Cannes 2015 : Gus Van Sant se plante avec Sea of Trees

Simon Riaux | 16 mai 2015 - MAJ : 09/03/2021 15:58
Simon Riaux | 16 mai 2015 - MAJ : 09/03/2021 15:58

Quand le réalisateur de Last Days, Gerry et Elephant convie Matthew McConaughey et Ken Watanabe à une errance au sein d’une mystérieuse forêt japonaise, la Croisette est en émoi. Gus Van Sant nous reviendrait-il avec une œuvre de la trempe de ses créations les plus intimistes et bouleversantes ?

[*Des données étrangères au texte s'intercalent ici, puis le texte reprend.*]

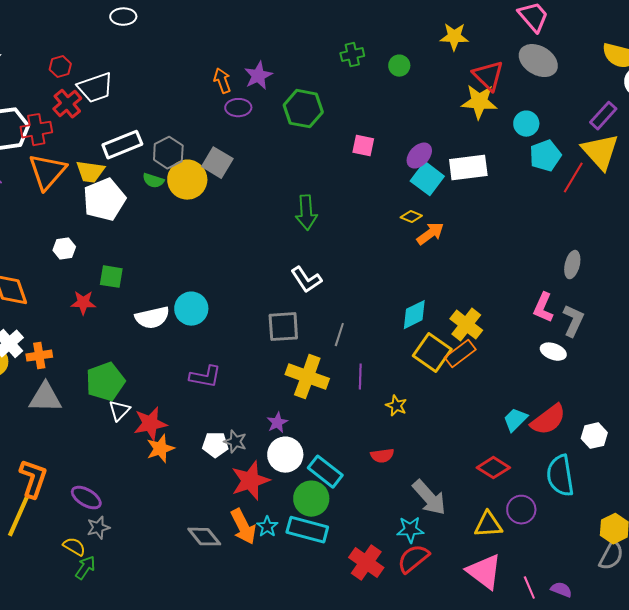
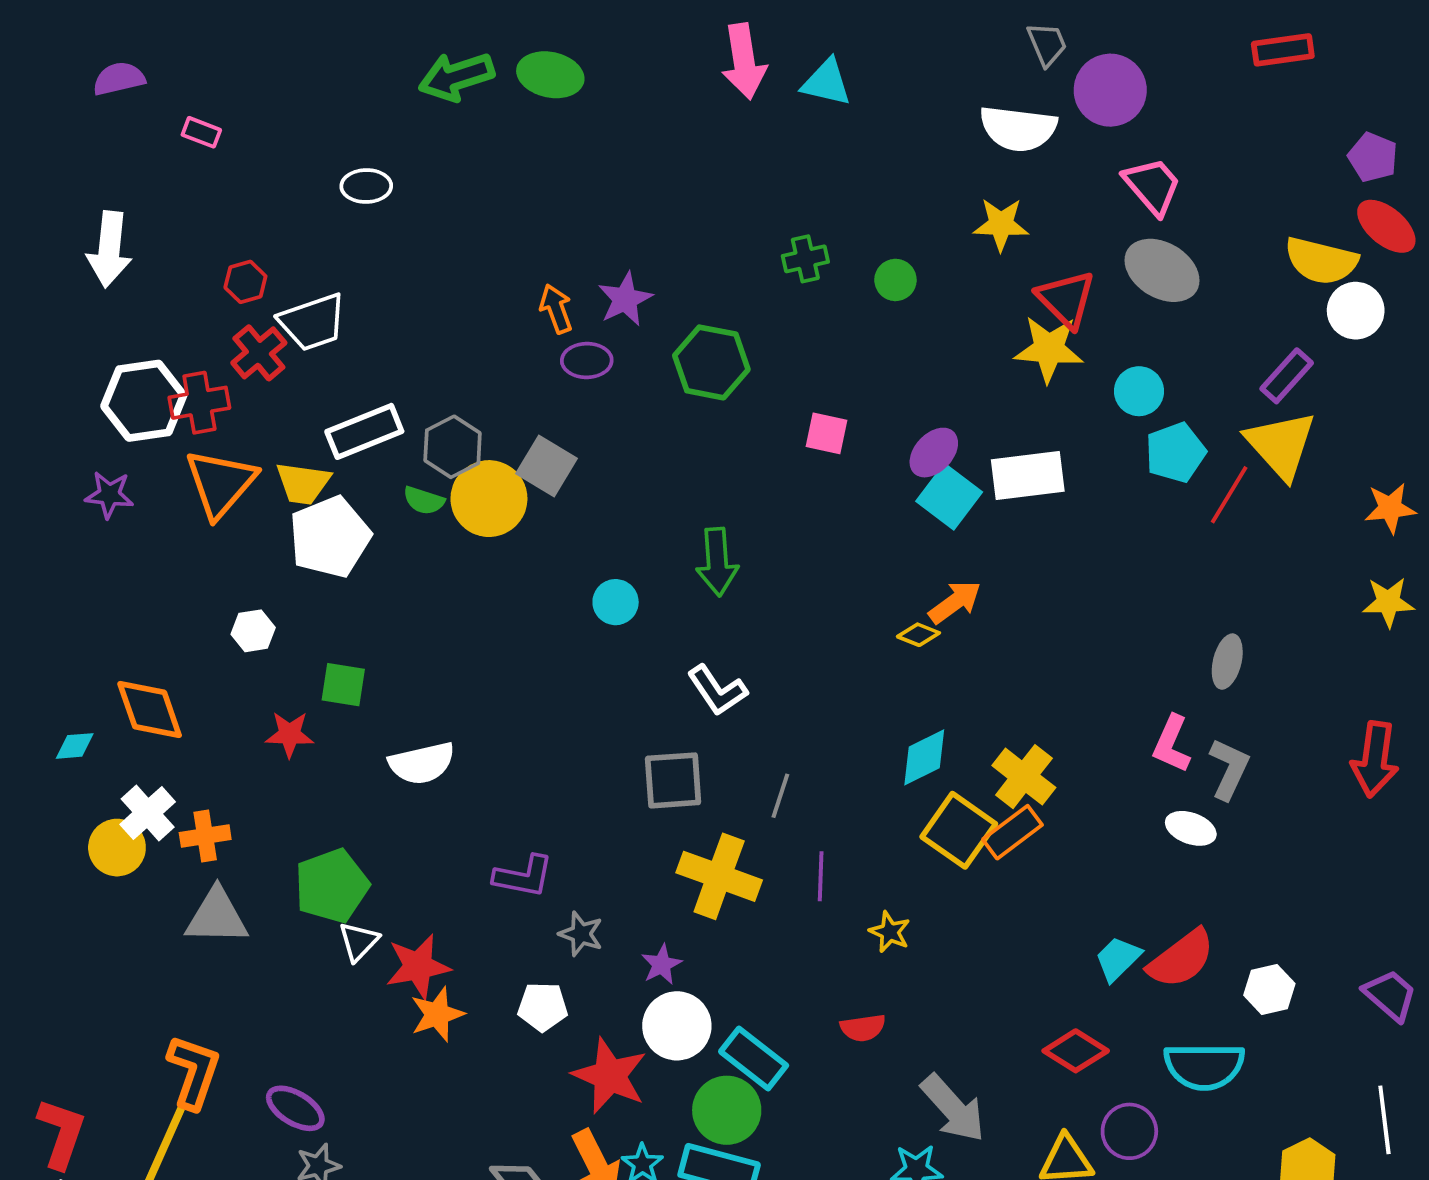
yellow diamond: (411, 217) -> (918, 635), moved
cyan circle: (191, 309) -> (616, 602), moved, size x0.7
gray star: (235, 442) -> (581, 934), moved
cyan semicircle: (560, 476) -> (1204, 1066), turned -81
red star: (250, 481) -> (610, 1076), turned -30

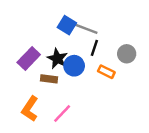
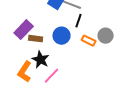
gray circle: (127, 54) -> (106, 36), moved
black star: (57, 59) -> (41, 60), moved
brown rectangle: (49, 79) -> (36, 39), moved

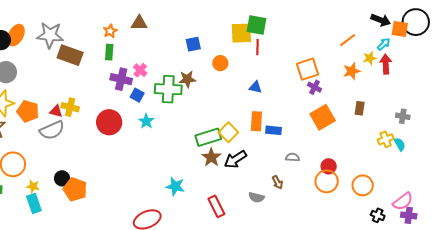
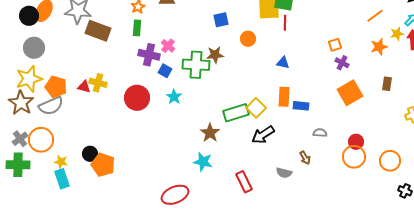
orange square: (308, 69) -> (335, 45), size x0.6
gray semicircle: (52, 130) -> (51, 106), moved
brown star: (211, 157) -> (210, 133), moved

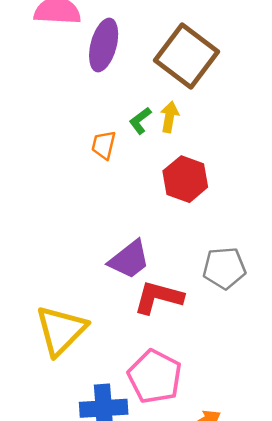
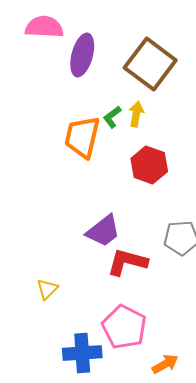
orange trapezoid: (104, 145) -> (82, 137), size x1.8
yellow triangle: (61, 330) -> (47, 289), size x0.5

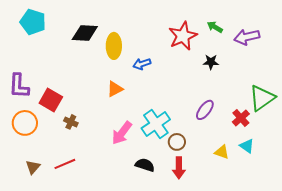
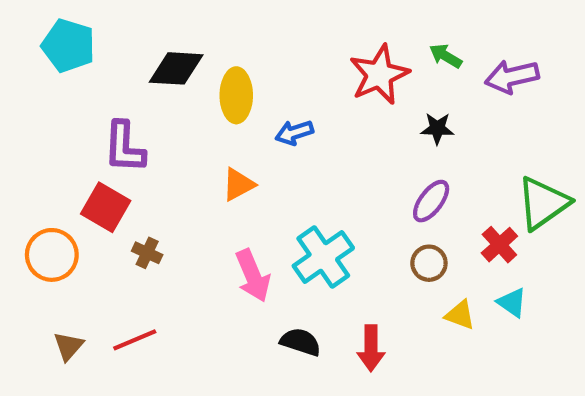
purple L-shape: (19, 86) -> (124, 147), moved
purple ellipse: (205, 110) -> (431, 201), moved
pink arrow: (122, 133) -> (253, 276), turned -60
brown circle: (177, 142) -> (429, 263), moved

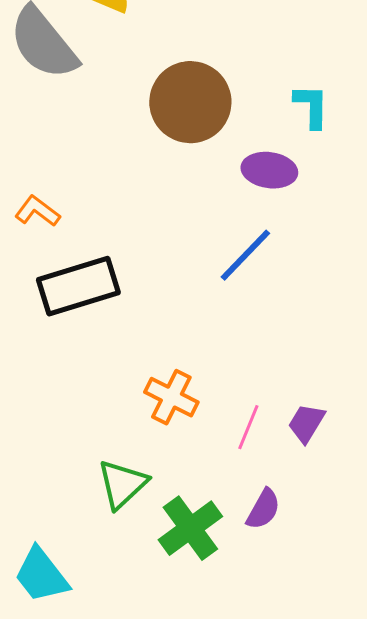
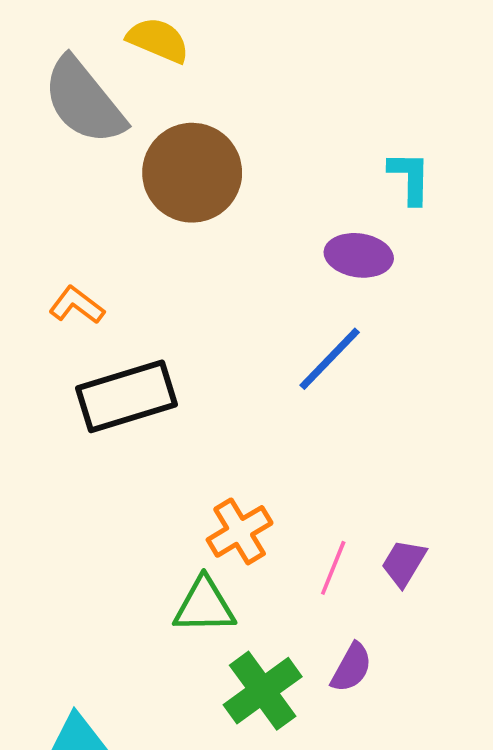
brown circle: (190, 102) -> (192, 173), moved
orange cross: (171, 397) -> (240, 531), turned 32
green triangle: (122, 484) -> (204, 606), moved, turned 42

Sea of Trees demeurera sans doute un cas à part dans la carrière du cinéaste. Si cette dernière n’est pas exempte de ratés, d’expérimentations inabouties ou de tentatives malades, jamais encore il ne nous avait gratifié d’un pur nanar, dont le ratage apparaît tel qu’il en rendrait presque le film sympathique.

Difficile de croire que c’est le grand formaliste, influencé par la poésie minérale d’Howard McCord, qui met en scène ce récit qui ferait passer Amélie Poulain pour du James Ellroy. Gus Van Sant enfile ainsi les clichés sur la culture et la spiritualité nippone avec une constance invraisemblable. Du rapport à la mort, en passant par la place de la nature, jusque dans une symbolique florale navrante, tout semble issu d’un guide du routard pour enfants.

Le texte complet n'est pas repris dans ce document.